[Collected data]

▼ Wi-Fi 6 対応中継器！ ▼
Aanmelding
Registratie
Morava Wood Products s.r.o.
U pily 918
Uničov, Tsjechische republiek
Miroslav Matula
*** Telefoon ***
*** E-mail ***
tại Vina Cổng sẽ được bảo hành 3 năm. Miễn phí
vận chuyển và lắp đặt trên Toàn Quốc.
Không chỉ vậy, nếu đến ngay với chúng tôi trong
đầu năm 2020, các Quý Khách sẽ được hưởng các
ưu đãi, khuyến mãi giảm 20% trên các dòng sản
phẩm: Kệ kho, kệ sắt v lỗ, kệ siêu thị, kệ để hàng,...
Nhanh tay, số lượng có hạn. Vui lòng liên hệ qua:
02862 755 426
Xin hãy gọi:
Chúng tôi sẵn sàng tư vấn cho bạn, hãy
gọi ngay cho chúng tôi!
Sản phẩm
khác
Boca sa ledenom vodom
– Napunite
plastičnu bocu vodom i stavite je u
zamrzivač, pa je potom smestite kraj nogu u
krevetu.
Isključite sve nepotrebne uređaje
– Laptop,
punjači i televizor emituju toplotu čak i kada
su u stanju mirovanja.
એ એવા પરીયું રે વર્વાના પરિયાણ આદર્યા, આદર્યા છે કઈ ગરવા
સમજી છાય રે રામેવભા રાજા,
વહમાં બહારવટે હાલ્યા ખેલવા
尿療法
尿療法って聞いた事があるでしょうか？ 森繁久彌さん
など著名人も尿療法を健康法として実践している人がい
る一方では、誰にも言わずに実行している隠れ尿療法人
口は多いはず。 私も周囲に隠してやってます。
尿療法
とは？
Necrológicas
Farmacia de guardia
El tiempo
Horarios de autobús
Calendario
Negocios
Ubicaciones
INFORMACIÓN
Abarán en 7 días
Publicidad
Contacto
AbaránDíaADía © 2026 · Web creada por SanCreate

_Exercise brief:_
Print all entries again, exactly.

_Solved exercise:_
▼ Wi-Fi 6 対応中継器！ ▼
Aanmelding
Registratie
Morava Wood Products s.r.o.
U pily 918
Uničov, Tsjechische republiek
Miroslav Matula
*** Telefoon ***
*** E-mail ***
tại Vina Cổng sẽ được bảo hành 3 năm. Miễn phí
vận chuyển và lắp đặt trên Toàn Quốc.
Không chỉ vậy, nếu đến ngay với chúng tôi trong
đầu năm 2020, các Quý Khách sẽ được hưởng các
ưu đãi, khuyến mãi giảm 20% trên các dòng sản
phẩm: Kệ kho, kệ sắt v lỗ, kệ siêu thị, kệ để hàng,...
Nhanh tay, số lượng có hạn. Vui lòng liên hệ qua:
02862 755 426
Xin hãy gọi:
Chúng tôi sẵn sàng tư vấn cho bạn, hãy
gọi ngay cho chúng tôi!
Sản phẩm
khác
Boca sa ledenom vodom
– Napunite
plastičnu bocu vodom i stavite je u
zamrzivač, pa je potom smestite kraj nogu u
krevetu.
Isključite sve nepotrebne uređaje
– Laptop,
punjači i televizor emituju toplotu čak i kada
su u stanju mirovanja.
એ એવા પરીયું રે વર્વાના પરિયાણ આદર્યા, આદર્યા છે કઈ ગરવા
સમજી છાય રે રામેવભા રાજા,
વહમાં બહારવટે હાલ્યા ખેલવા
尿療法
尿療法って聞いた事があるでしょうか？ 森繁久彌さん
など著名人も尿療法を健康法として実践している人がい
る一方では、誰にも言わずに実行している隠れ尿療法人
口は多いはず。 私も周囲に隠してやってます。
尿療法
とは？
Necrológicas
Farmacia de guardia
El tiempo
Horarios de autobús
Calendario
Negocios
Ubicaciones
INFORMACIÓN
Abarán en 7 días
Publicidad
Contacto
AbaránDíaADía © 2026 · Web creada por SanCreate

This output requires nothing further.